I’m going to repeat that now, because it is so stupid that I have to repeat it to make sure everyone gets it. The FBI agent’s plan…to stop the giant snake…is to let loose another giant snake. AND THEN WE CUT TO ATLANTIC CITY! where Broddick is meeting the big game hunters that he flew in the giant python for. AND THEN WE CUT TO BRODERICK’S PLANE! where Broddick is telling the hunters what’s going on. Now if only I could figure it out.

AND THEN WE CUT BACK TO WEST VIRGINIA! and the herpetologist’s lab. The FBI agent is explaining his plan, and the herpetologist calls it the stupidest plan he’s ever heard. Finally! Someone in this movie I can root for! Too bad he ruins it a few seconds later by going along with the plan. Well, he lasted as long as he could. They implant the giant boa with something I can’t be bothered to care about. MEANWHILE, IN PENNSYLVANIA, the snake has escaped the sewer tunnels (which thankfully prevents this from becoming a sequel to Sewer Shark) due to the FBI’s failure to in any way secure the manhole cover. After the reporter has a fight with the camera man, this Alton Brown looking motherfucker wanders off and gets his ass eaten! That moment, the very second when I realize that I never have to see him again in this movie…priceless.

AND BACK TO WEST VIRGINIA! for the herpetologist to make an impassioned plea for the FBI to not hunt down and kill the giant python, which might have worked better IF THE PYTHON HADN’T EATEN FOUR PEOPLE BY THIS POINT IN THE MOVIE! AND BACK TO PENNSYLVANIA! to witness the big game hunters getting ready for the big hunt and the FBI putting the giant boa implanted with cameras and microphones into the sewer system. Huh. Guess this is going to turn into a Sewer Shark sequel. And then there’s an extended sequence with the hunters wandering around in the woods, but I could not possibly give less of a shit. I know this for a fact; I’m actively trying to care less about the whole plot line with the hunters but I just-I can’t do it. I’m only one man!

I’m just going to go ahead and wrap this up with information from Wikipedia. Brodick and the hunters go into the treatment plant and find the boa guarding eggs. The soldier encounter the boa with their guns that the production team couldn’t even bother to put blanks in, and after they remember, there is a firefight…

…with Broddick’s girlfriend who I don’t care about getting constricted to death by the boa, causing Broddick to lose his shit. They follow the two snakes to a nightclub where Broddick flips the fuck out with a flame thrower and is promptly killed by the two snakes. The snakes fight on subway tracks, with the python being beheaded by a subway train. As this happens, the scarlet boa escapes, and the marine biologist and herpetologist head back into the tunnels to get the snake and her eggs out in an obvious sequel bait ending.

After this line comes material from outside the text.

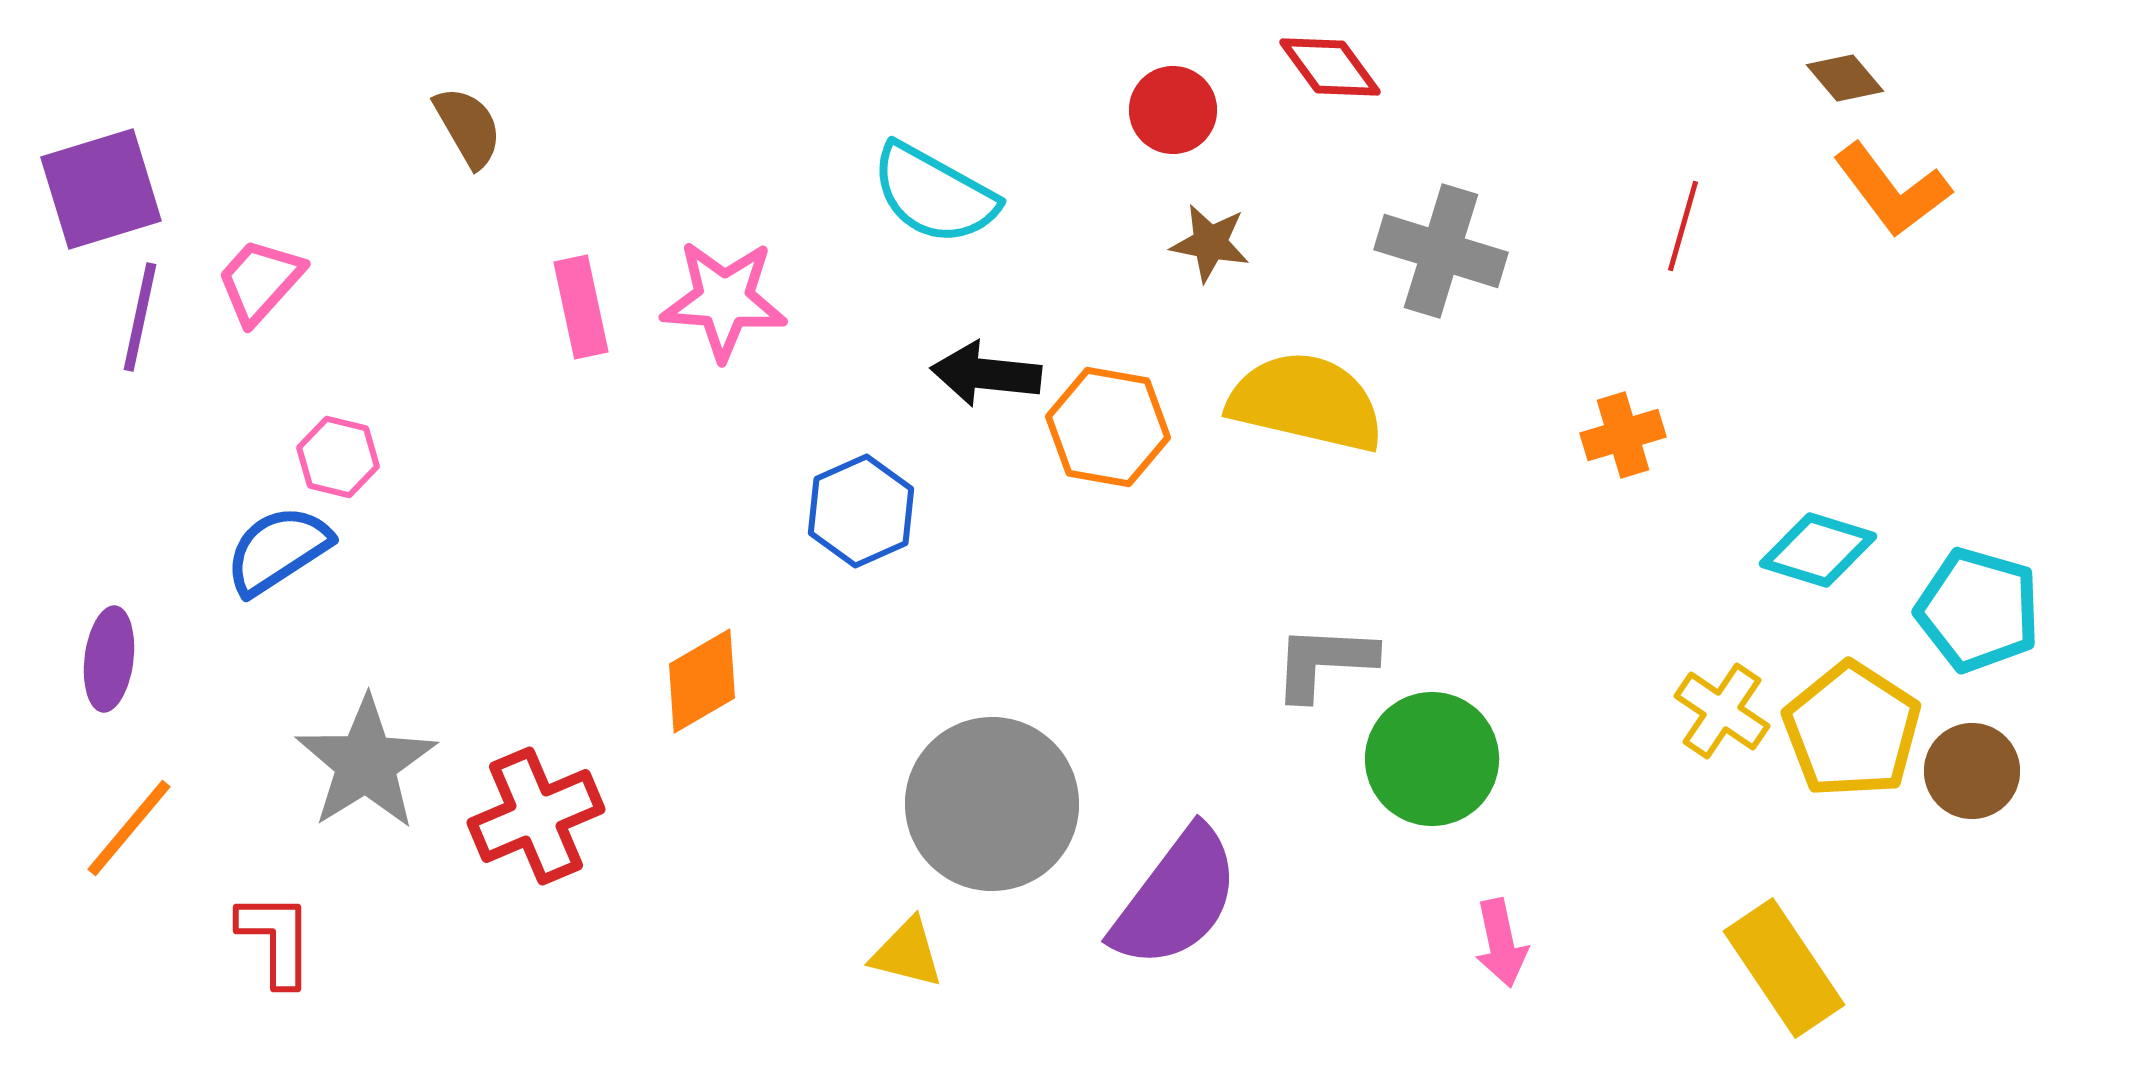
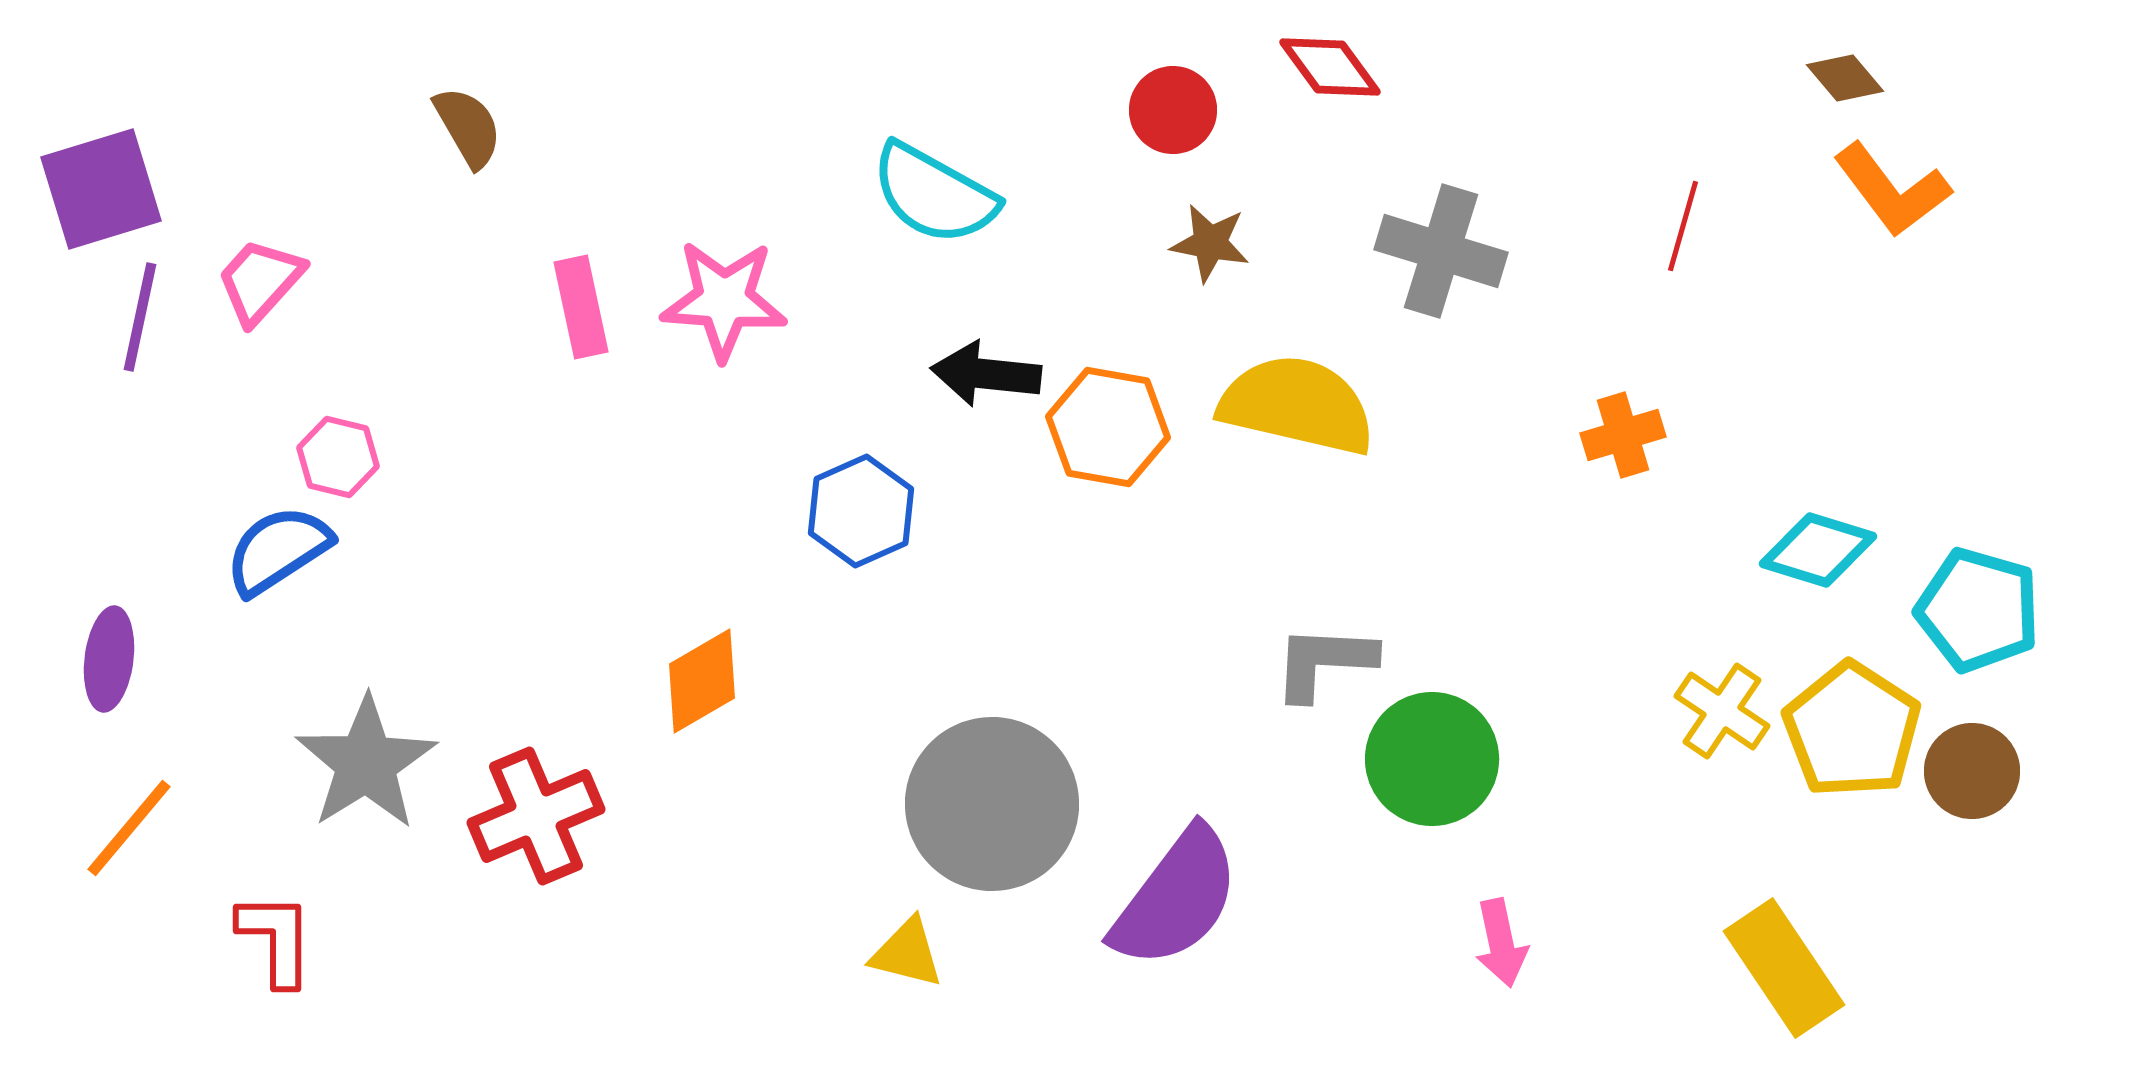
yellow semicircle: moved 9 px left, 3 px down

I now understand Richard Nixon having an enemies list. Because, after watching this shit-fest, I too now have an enemies list. It’s called anyone who had anything to do on any level with this fucking movie. I thank God that nothing ever came of this sequel. Every part of this movie is fucking terrible. The cast clearly doesn’t want to be here, the writer completely fails at anything approaching coherence, and if it takes the rest of my life, I swear to Aisha, I will hunt down everyone involved in this movie and punch them straight in the crotch. Oh, and for an extra special helping of bullshit, take a look at that DVD box again. Almost every square inch of that cover is a blatant lie. There are two snakes, and they do look like they do on the case. Everything else is a horrible fucking lie. The helicopter never appears, the snakes never fight in front of buildings (hell, they don’t fight period until five sixths of the way through the movie), and the snakes are not that big. And the other mistake on the cover: look at the snakes again. Notice how they both have visible jutting teeth despite being constrictor snakes who don’t have teeth like that.

Jesus tap-dancing Christ on a communion cracker.